2.İlk Derece Mahkemesinin 2019/275 Esas, 2022/225 Karar sayılı kararıyla; kadın yararına aylık 2.500,00 TL tedbir nafakası, 2.500,00 TL yoksulluk nafakasına karar verilmiş, hüküm kadın vekili tarafından erkeğin davasının kabulü, kusur belirlemesi, ziynet alacağı davası, vekâlet ücreti ve reddedilen tazminat miktarları yönünden, erkek vekili tarafından ise kadının davasının kabulü, kusur belirlemesi, tazminatlar, nafakalar, ziynet alacağı davası ve vekâlet ücreti yönünden istinaf edilmiş olup istinaf incelemesi yapan Bölge Adliye Mahkemesince bozma kararı öncesi verilen ilk kararıyla İlk Derece Mahkemesi kararının kaldırılarak her iki davanın fer'îleri ile birlikte reddine karar verilmiştir. Karar taraf vekillerince temyiz edilmiş olup Dairemizin 06.12.2023 tarihli, 2023/4908 Esas, 2023/5992 Karar sayılı kararı ile boşanmaya sebebiyet veren olaylarda erkeğin kadına nazaran ağır kusurlu olduğu ve her iki davanın kabulü şartlarının gerçekleştiği belirtilerek kararın bozulmasına karar verilmiştir. Bölge Adliye Mahkemesi tarafından bozma sonrası verilen ikinci kararında kadın yararına takdir edilen aylık 500,00 TL tedbir nafakasının, 25.10.2022 tarihli celseden itibaren taleple bağlı kalınarak aylık 3.000,00 TL'ye çıkartılmasına, kararın kesinleşmesinden itibaren ise yoksulluk nafakası olarak devamına karar verilmiş olup yukarıda da belirtildiği üzere kadın vekilinin, kadın yararına hükmedilen nafakalara yönelik kanun yolu itirazı olmamasına rağmen erkek yararına oluşan bu usuli kazanılmış hak gözetilmeksizin, bozmadan sonra, kadın yararına hüküm altına alınan tedbir ve yoksulluk nafakası miktarlarını erkek aleyhine olacak şekilde arttırması doğru olmayıp bozmayı gerektirmiştir.

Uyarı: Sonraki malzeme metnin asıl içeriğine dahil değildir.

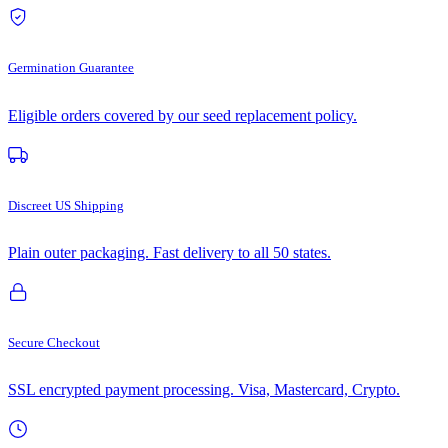
Germination Guarantee
Eligible orders covered by our seed replacement policy.
Discreet US Shipping
Plain outer packaging. Fast delivery to all 50 states.
Secure Checkout
SSL encrypted payment processing. Visa, Mastercard, Crypto.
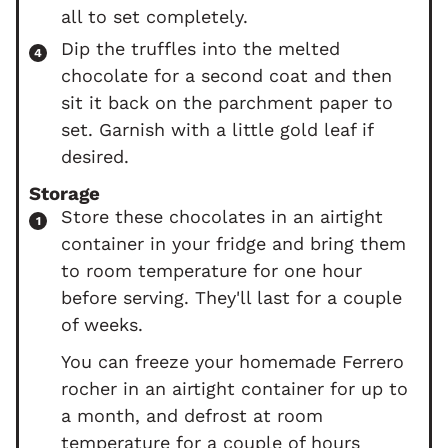
all to set completely.
Dip the truffles into the melted
chocolate for a second coat and then
sit it back on the parchment paper to
set. Garnish with a little gold leaf if
desired.
Storage
Store these chocolates in an airtight
container in your fridge and bring them
to room temperature for one hour
before serving. They'll last for a couple
of weeks.
You can freeze your homemade Ferrero
rocher in an airtight container for up to
a month, and defrost at room
temperature for a couple of hours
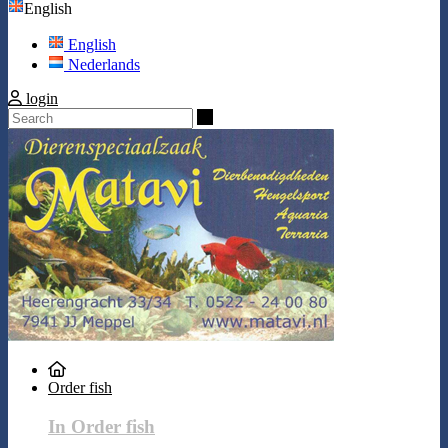
English
English
Nederlands
login
Search
Order fish
In Order fish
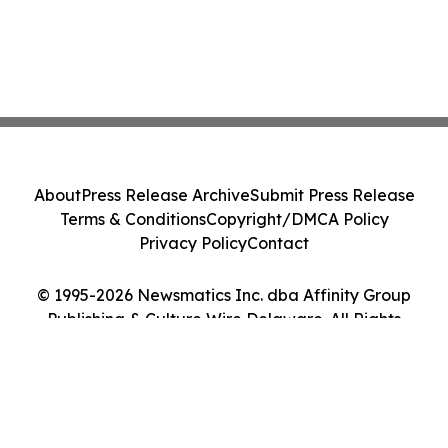
About
Press Release Archive
Submit Press Release
Terms & Conditions
Copyright/DMCA Policy
Privacy Policy
Contact
© 1995-2026 Newsmatics Inc. dba Affinity Group
Publishing & Culture Wire Delaware. All Rights
Reserved.
Cookie Settings / Your Privacy Choices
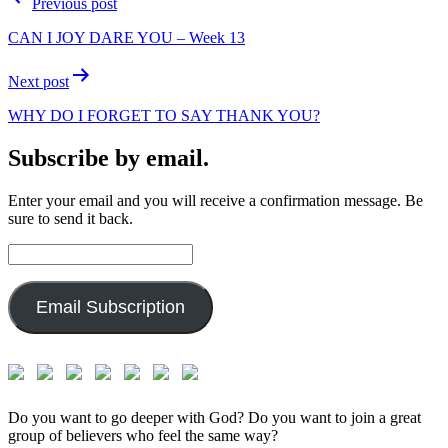
Previous post
navigation
CAN I JOY DARE YOU – Week 13
Next post
WHY DO I FORGET TO SAY THANK YOU?
Subscribe by email.
Enter your email and you will receive a confirmation message. Be
sure to send it back.
Email
Address:
Email Subscription
Do you want to go deeper with God? Do you want to join a great
group of believers who feel the same way?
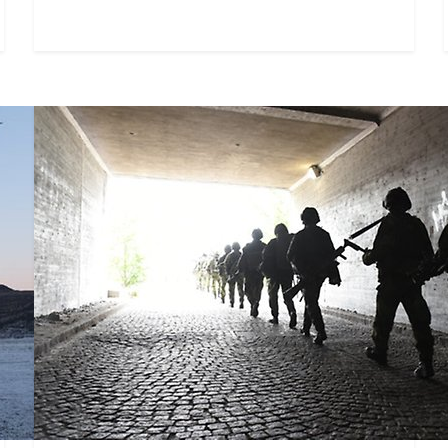
Centre for Total Defence Logi
The Swedish Defence University's Centre for 
(CTL) is intended to strengthen knowledge an
logistics across both military and civilian defe
for Wargaming coordinates
 research on wargaming at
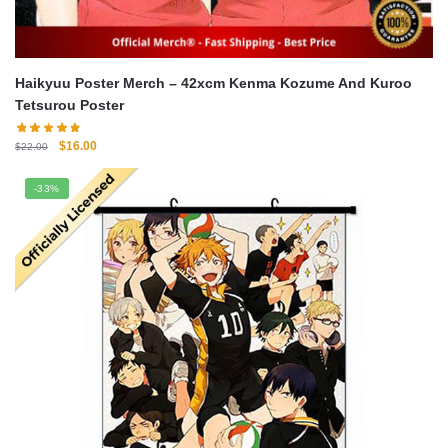
Haikyuu Poster Merch – 42xcm Kenma Kozume And Kuroo
Tetsurou Poster
Original
Current
$
16.00
$
22.00
price
price
was:
is:
-33%
$22.00.
$16.00.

Ne var ki bu yanlışlığın giderilmesi yeniden yargılama yapılmasını gerektirmediğinden 6100 sayılı Kanun’un 370 inci maddesinin ikinci fıkrası hükmü uyarınca kararın ilgili bentler yönünden düzeltilerek onanması gerekmiştir.

VI. KARAR

Açıklanan sebeplerle;

1.Davalı-karşı davacı erkek vekilinin aşağıdaki bendin kapsamı dışında kalan diğer temyiz itirazlarının REDDİNE,

2.Bölge Adliye Mahkemesi kararının hüküm fıkrasının 4 numaralı bendinde yer alan "Davacı kadın lehine daha önce takdir edilen 500,00 TL tedbir nafakasının 25.10.2022 tarihli celseden itibaren ve tahsilde tekerrüre sebep olmaksızın taleple bağlı kalınarak 3.000,00 TL'ye çıkartılmasına, kararın kesinleşmesinden itibaren yoksulluk nafakası olarak ödenmesine, fazlaya ilişkin istemin reddine" ibaresinin çıkarılarak yerine "Kadın yararına daha önce takdir edilen aylık 500,00 TL tedbir nafakasının 25.10.2022 tarihli celseden itibaren aylık 2.000,00 TL daha artırılarak 2.500,00 TL'ye çıkarılmasına, kararın kesinleşmesinden sonra tedbir nafakasının yoksulluk nafakasına dönüştürülmesine, fazlaya ilişkin talebin reddine" ibaresinin yazılması suretiyle temyize konu kararın DÜZELTİLEREK ONANMASINA,

Temyiz peşin harcının istek halinde yatırana iadesine,

Dosyanın İlk Derece Mahkemesine, kararın bir örneğinin Bölge Adliye Mahkemesine gönderilmesine,

19.09.2024 tarihinde oy birliğiyle karar verildi.